| Activity |
Omit every picture and output the rest of the records exactly as they are.

*** Block opens ***

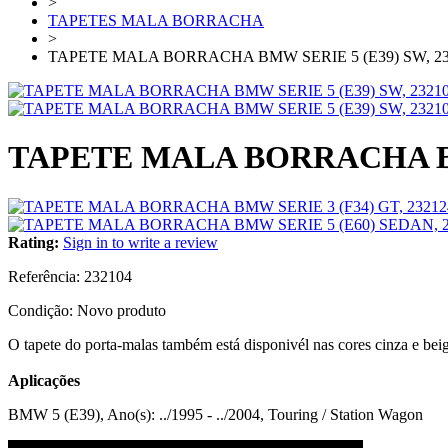
>
TAPETES MALA BORRACHA
>
TAPETE MALA BORRACHA BMW SERIE 5 (E39) SW, 23
TAPETE MALA BORRACHA BMW
Rating:
Sign in to write a review
Referência:
232104
Condição:
Novo produto
O tapete do porta-malas também está disponivél nas cores cinza e bei
Aplicações
BMW 5 (E39), Ano(s): ../1995 - ../2004, Touring / Station Wagon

*** Block closes ***

| Result of the task |
>
TAPETES MALA BORRACHA
>
TAPETE MALA BORRACHA BMW SERIE 5 (E39) SW, 23
TAPETE MALA BORRACHA BMW
Rating:
Sign in to write a review
Referência:
232104
Condição:
Novo produto
O tapete do porta-malas também está disponivél nas cores cinza e bei
Aplicações
BMW 5 (E39), Ano(s): ../1995 - ../2004, Touring / Station Wagon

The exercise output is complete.